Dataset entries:

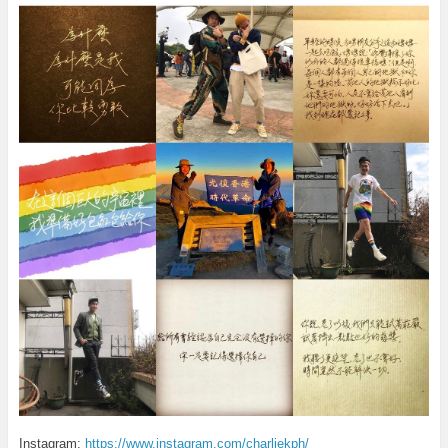
Instagram:
https://www.instagram.com/charliekph/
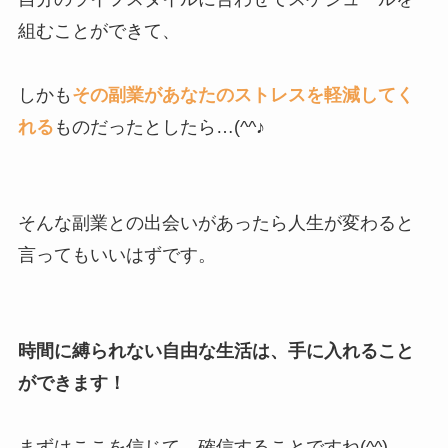
組むことができて、
しかも
その副業があなたのストレスを軽減してく
れる
ものだったとしたら…(^^♪
そんな副業との出会いがあったら人生が変わると
言ってもいいはずです。
時間に縛られない自由な生活は、手に入れること
ができます！
まずはここを信じて、確信することですね(^^)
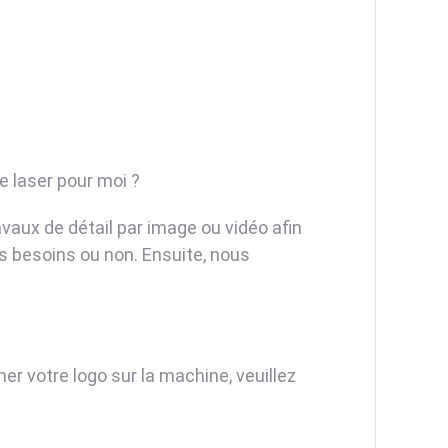
 laser pour moi ?
avaux de détail par image ou vidéo afin
s besoins ou non. Ensuite, nous
mer votre logo sur la machine, veuillez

[ASSIGNED TASK] Pictures are to be dropped; every line of the records is to be returned unchanged.

[PROBLEM SOLUTION]
Instagram:
https://www.instagram.com/charliekph/
組むことができて、
しかも
その副業があなたのストレスを軽減してく
れる
ものだったとしたら…(^^♪
そんな副業との出会いがあったら人生が変わると
言ってもいいはずです。
時間に縛られない自由な生活は、手に入れること
ができます！
まずはここを信じて、確信することですね(^^)
 laser pour moi ?
avaux de détail par image ou vidéo afin
s besoins ou non. Ensuite, nous
mer votre logo sur la machine, veuillez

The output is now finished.